Challenge
Effective match rules are central to a successful MDM implementation. The challenge is in arriving at the optimal match rules for a given implementation. This Best Practice provides guidelines on how to do that.
Description
This Best Practice describes the general steps in the set up and tuning of match rules. These steps are iterative and repeatable depending on changes to match requirements.
Data Audit
Data Audit should overlap with data discovery. The data analysis may be performed exclusively for the purpose of the match process but would normally be part of the over-all data analysis.
Get a Reasonable Sized Representative Sample
It is essential that the sample data is representative of the data that the production system will contain. Be wary of data coming from TEST systems; it is often developer created and not representative of real data.
Note: A “reasonable sized” sample should be as large and comprehensive as the user can afford.
Discuss with Users/Business to Determine High-Level Match Requirements/Rules
It is necessary to discover (from a source as close as possible to the “acceptance” users) what is considered “MATCHING.” Consider the following questions:
- What is considered a Match?
- What is not considered a Match?
- Are there any samples from prior systems that can be shared?
Data Investigation
Discover fields that will contribute to the match process (including the match key). Use Informatica's Data Profiler, IIR Edit Rule Wizard or SQL queries to conduct the analysis. Assess the quality of each field and combination of fields.
Group Identification: Run simple group statistics on single or multiple field data. This will allow the assessment of major groupings (e.g., state codes). This should help identify:
- Large group of identical records.
- Levels of exact match duplicates (these feeds into whether to use exact match rules).
- Good candidates for filters. Filters are used as exact match columns to reduce the number of candidates sent to match. A lack of filters may result in a large group of candidates, which will negatively impact performance.
- Viability of the intended key column.
Data Quality
Data Completeness: Decide upon the degree to which the data columns are complete; in other words, how often the field has a non-null value. Look for data completeness by column and combination of columns. For example:
- Determine the total number of records that have both first and last names valued.

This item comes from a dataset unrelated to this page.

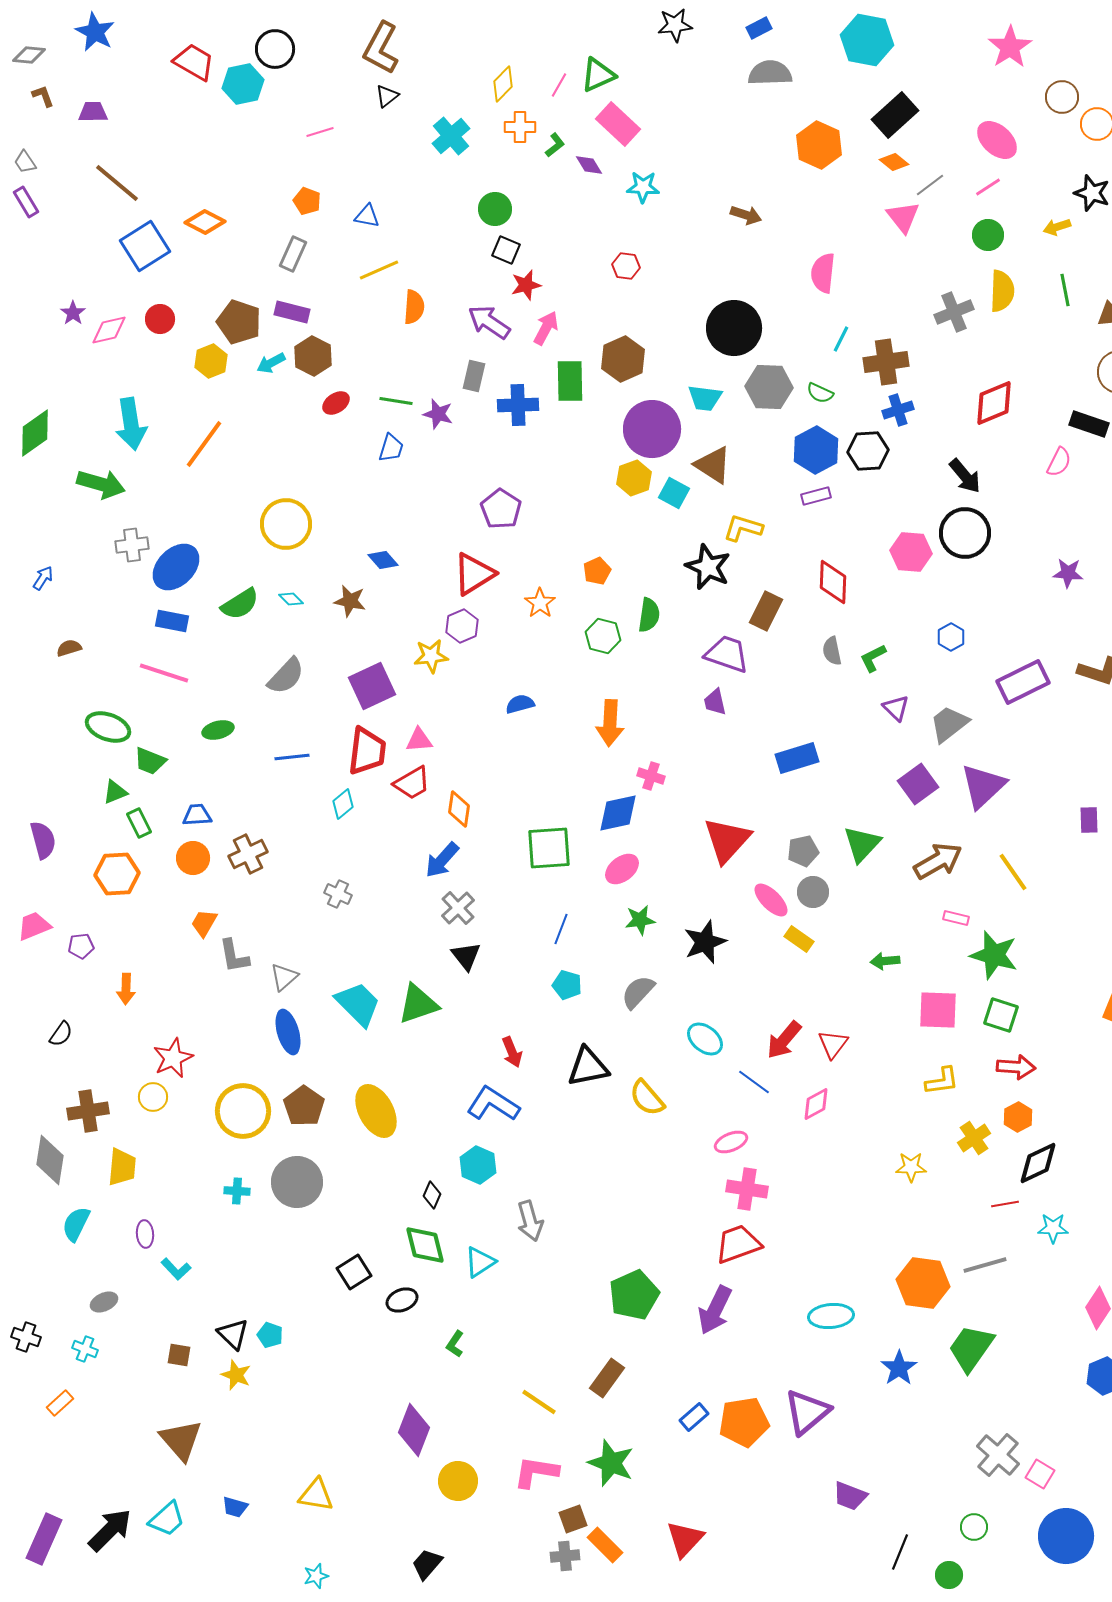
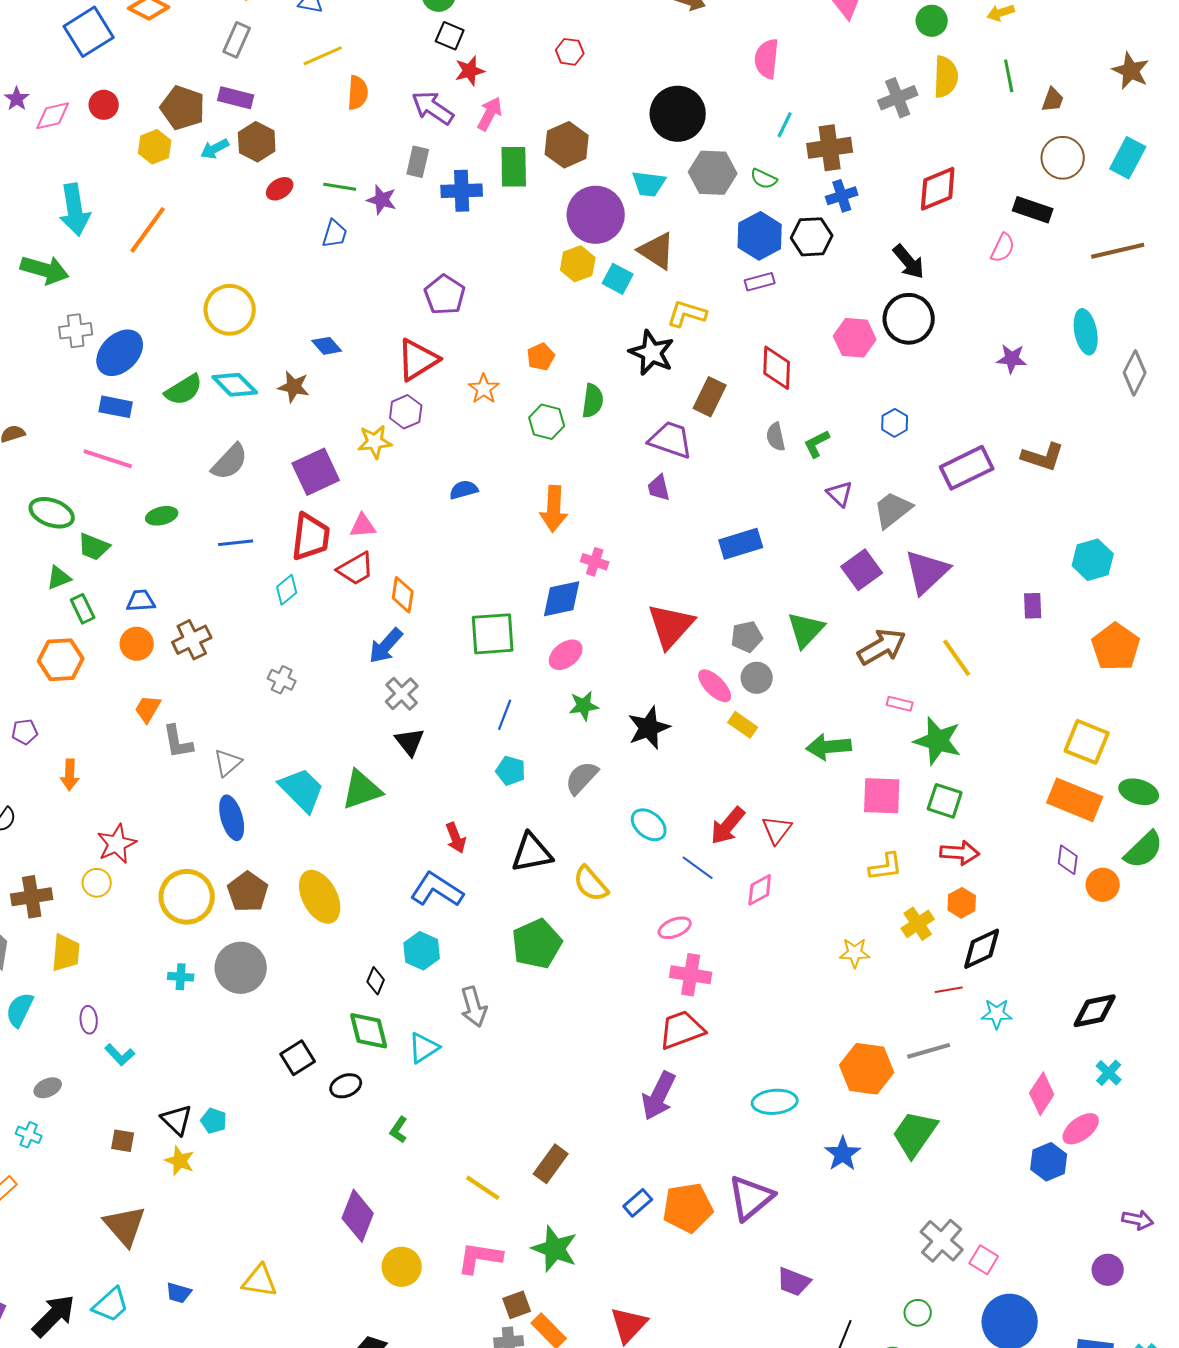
cyan diamond: (291, 599) -> (235, 385), size x1.8
green arrow: (885, 961) -> (829, 747), size x1.5
green pentagon: (634, 1295) -> (537, 944), moved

- If the postal code field is valued in only 50% of the records, it may not be a good candidate as an exact column.
Data Accuracy: Ensure that the data is accurate. For example, verify that the gender field only contains gender values.
- Use pattern analysis to assess the quality of data in column. Pattern analysis is useful in analyzing data that conforms to certain formats or data types (e.g., postal codes).
- nnnnn-nnnn - 80% (full zip code with hyphen)
- nnnnn - 10 % (five-digit zip code)
Suspect Data: Look for extraneous data; these are strings that may need to be removed. This can be detected by browsing the data and/or using Informatica Data Profiler.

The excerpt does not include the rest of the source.